'''

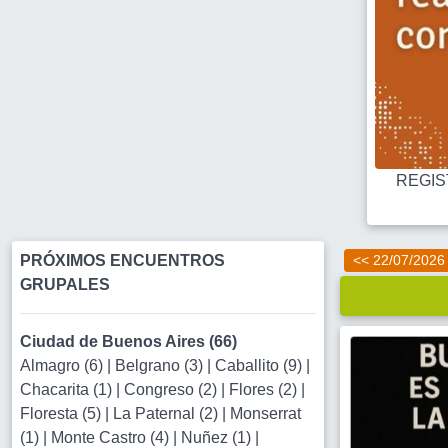
REGIST
PRÓXIMOS ENCUENTROS
<< 22/07/2026
GRUPALES
Ciudad de Buenos Aires (66)
Almagro (6)
|
Belgrano (3)
|
Caballito (9)
|
Chacarita (1)
|
Congreso (2)
|
Flores (2)
|
Floresta (5)
|
La Paternal (2)
|
Monserrat
(1)
|
Monte Castro (4)
|
Nuñez (1)
|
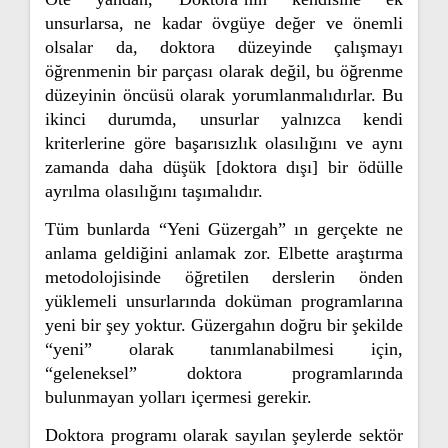
unsurlarsa, ne kadar övgüye değer ve önemli
olsalar da, doktora düzeyinde çalışmayı
öğrenmenin bir parçası olarak değil, bu öğrenme
düzeyinin öncüsü olarak yorumlanmalıdırlar. Bu
ikinci durumda, unsurlar yalnızca kendi
kriterlerine göre başarısızlık olasılığını ve aynı
zamanda daha düşük [doktora dışı] bir ödülle
ayrılma olasılığını taşımalıdır.
Tüm bunlarda “Yeni Güzergah” ın gerçekte ne
anlama geldiğini anlamak zor. Elbette araştırma
metodolojisinde öğretilen derslerin önden
yüklemeli unsurlarında doküman programlarına
yeni bir şey yoktur. Güzergahın doğru bir şekilde
“yeni” olarak tanımlanabilmesi için,
“geleneksel” doktora programlarında
bulunmayan yolları içermesi gerekir.
Doktora programı olarak sayılan şeylerde sektör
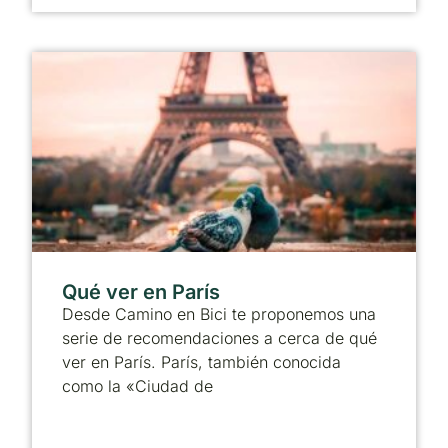
Qué ver en París
Desde Camino en Bici te proponemos una
serie de recomendaciones a cerca de qué
ver en París. París, también conocida
como la «Ciudad de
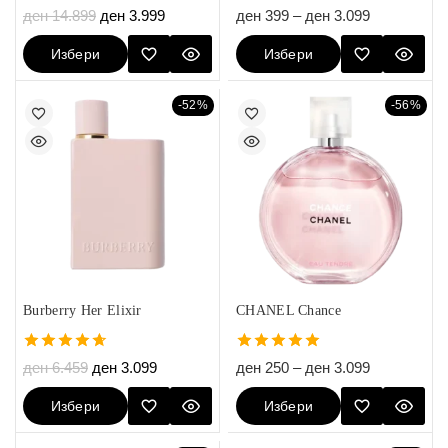
5.00
5.00
ден
14.899
ден
3.999
ден
399
–
ден
3.099
out of 5
out of 5
Избери
Избери
Опции
Опции
-52%
-56%
Burberry Her Elixir
CHANEL Chance
4.67
5.00
ден
6.459
ден
3.099
ден
250
–
ден
3.099
out of 5
out of 5
Избери
Избери
Опции
Опции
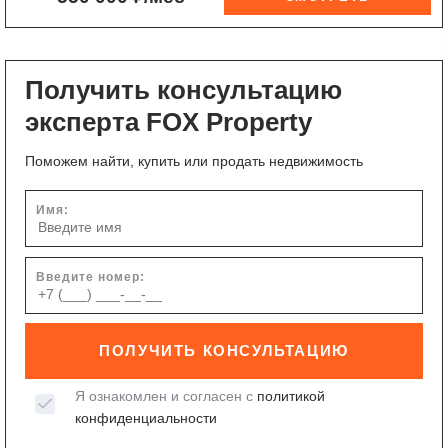
Получить консультацию
эксперта FOX Property
Поможем найти, купить или продать недвижимость
Имя:
Введите номер:
ПОЛУЧИТЬ КОНСУЛЬТАЦИЮ
Я ознакомлен и согласен с
политикой
конфиденциальности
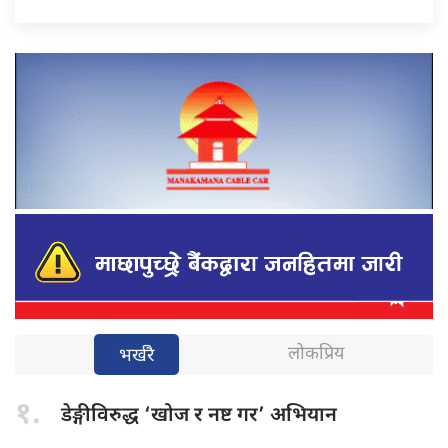
लोकप्रिय
भर्खरै
१.
डेङ्गीविरुद्ध ‘खोज
र नष्ट गर’ अभियान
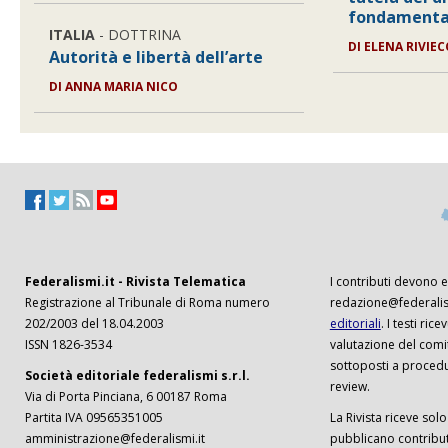
fondamenta
ITALIA
- DOTTRINA
DI
ELENA RIVIEC
Autorità e libertà dell’arte
DI
ANNA MARIA NICO
Federalismi.it - Rivista Telematica
I contributi devono es
Registrazione al Tribunale di Roma numero
redazione@federalism
202/2003 del 18.04.2003
editoriali
. I testi ri
ISSN 1826-3534
valutazione del comi
sottoposti a procedu
Società editoriale federalismi s.r.l.
review.
Via di Porta Pinciana, 6 00187 Roma
Partita IVA 09565351005
La Rivista riceve solo 
amministrazione@federalismi.it
pubblicano contributi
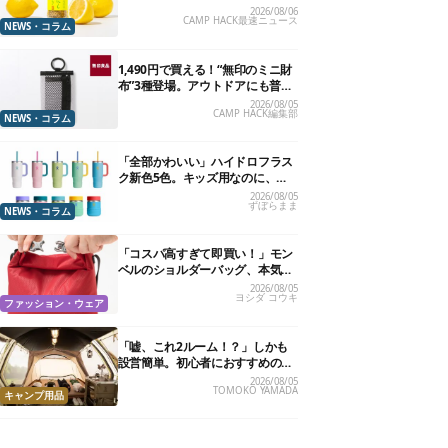
の万能スパイス！【8月21日発
2026/08/06
CAMP HACK最速ニュース
売】
NEWS・コラム
1,490円で買える！“無印のミニ財
布”3種登場。アウトドアにも普段
使いにもいいかも
2026/08/05
CAMP HACK編集部
NEWS・コラム
「全部かわいい」ハイドロフラス
ク新色5色。キッズ用なのに、大
人が欲しくなりました
2026/08/05
ずぼらまま
NEWS・コラム
「コスパ高すぎて即買い！」モン
ベルのショルダーバッグ、本気で
おすすめしたい7選
2026/08/05
ヨシダ コウキ
ファッション・ウェア
「嘘、これ2ルーム！？」しかも
設営簡単。初心者におすすめの最
新“おしゃれ広々テント”7選
2026/08/05
TOMOKO YAMADA
キャンプ用品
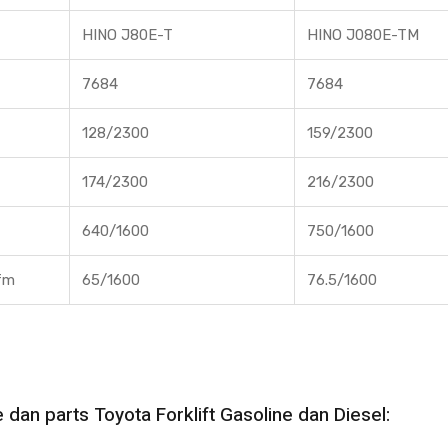
HINO J80E-T
HINO J080E-TM
7684
7684
128/2300
159/2300
174/2300
216/2300
640/1600
750/1600
fm
65/1600
76.5/1600
 dan parts Toyota Forklift Gasoline dan Diesel:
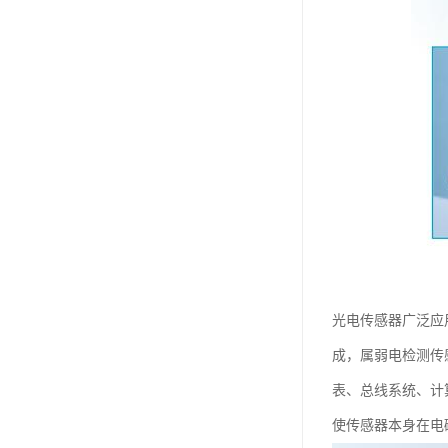
光电传感器广泛应
成，属弱电检测传
表、总线系统、计
使传感器本身在电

'''

[Task details] Could the data above be copied out exactly, with no pictures kept?

[Answer to this problem]
REGIST
PRÓXIMOS ENCUENTROS
<< 22/07/2026
GRUPALES
Ciudad de Buenos Aires (66)
Almagro (6)
|
Belgrano (3)
|
Caballito (9)
|
Chacarita (1)
|
Congreso (2)
|
Flores (2)
|
Floresta (5)
|
La Paternal (2)
|
Monserrat
(1)
|
Monte Castro (4)
|
Nuñez (1)
|
unsurlarsa, ne kadar övgüye değer ve önemli
olsalar da, doktora düzeyinde çalışmayı
öğrenmenin bir parçası olarak değil, bu öğrenme
düzeyinin öncüsü olarak yorumlanmalıdırlar. Bu
ikinci durumda, unsurlar yalnızca kendi
kriterlerine göre başarısızlık olasılığını ve aynı
zamanda daha düşük [doktora dışı] bir ödülle
ayrılma olasılığını taşımalıdır.
Tüm bunlarda “Yeni Güzergah” ın gerçekte ne
anlama geldiğini anlamak zor. Elbette araştırma
metodolojisinde öğretilen derslerin önden
yüklemeli unsurlarında doküman programlarına
yeni bir şey yoktur. Güzergahın doğru bir şekilde
“yeni” olarak tanımlanabilmesi için,
“geleneksel” doktora programlarında
bulunmayan yolları içermesi gerekir.
Doktora programı olarak sayılan şeylerde sektör
Qué ver en París
Desde Camino en Bici te proponemos una
serie de recomendaciones a cerca de qué
ver en París. París, también conocida
como la «Ciudad de
5.00
5.00
ден
14.899
ден
3.999
ден
399
–
ден
3.099
out of 5
out of 5
Избери
Избери
Опции
Опции
-52%
-56%
Burberry Her Elixir
CHANEL Chance
4.67
5.00
ден
6.459
ден
3.099
ден
250
–
ден
3.099
out of 5
out of 5
Избери
Избери
Опции
Опции
Получить консультацию
эксперта FOX Property
Поможем найти, купить или продать недвижимость
Имя:
Введите номер:
ПОЛУЧИТЬ КОНСУЛЬТАЦИЮ
Я ознакомлен и согласен с
политикой
конфиденциальности
लोकप्रिय
भर्खरै
१.
डेङ्गीविरुद्ध ‘खोज
र नष्ट गर’ अभियान
fondamenta
ITALIA
- DOTTRINA
DI
ELENA RIVIEC
Autorità e libertà dell’arte
DI
ANNA MARIA NICO
Federalismi.it - Rivista Telematica
I contributi devono es
Registrazione al Tribunale di Roma numero
redazione@federalism
202/2003 del 18.04.2003
editoriali
. I testi ri
ISSN 1826-3534
valutazione del comi
sottoposti a procedu
Società editoriale federalismi s.r.l.
review.
Via di Porta Pinciana, 6 00187 Roma
Partita IVA 09565351005
La Rivista riceve solo 
amministrazione@federalismi.it
pubblicano contributi
の万能スパイス！【8月21日発
2026/08/06
CAMP HACK最速ニュース
売】
NEWS・コラム
1,490円で買える！“無印のミニ財
布”3種登場。アウトドアにも普段
使いにもいいかも
2026/08/05
CAMP HACK編集部
NEWS・コラム
「全部かわいい」ハイドロフラス
ク新色5色。キッズ用なのに、大
人が欲しくなりました
2026/08/05
ずぼらまま
NEWS・コラム
「コスパ高すぎて即買い！」モン
ベルのショルダーバッグ、本気で
おすすめしたい7選
2026/08/05
ヨシダ コウキ
ファッション・ウェア
「嘘、これ2ルーム！？」しかも
設営簡単。初心者におすすめの最
新“おしゃれ広々テント”7選
2026/08/05
TOMOKO YAMADA
キャンプ用品
HINO J80E-T
HINO J080E-TM
7684
7684
128/2300
159/2300
174/2300
216/2300
640/1600
750/1600
fm
65/1600
76.5/1600
 dan parts Toyota Forklift Gasoline dan Diesel:
光电传感器广泛应
成，属弱电检测传
表、总线系统、计
使传感器本身在电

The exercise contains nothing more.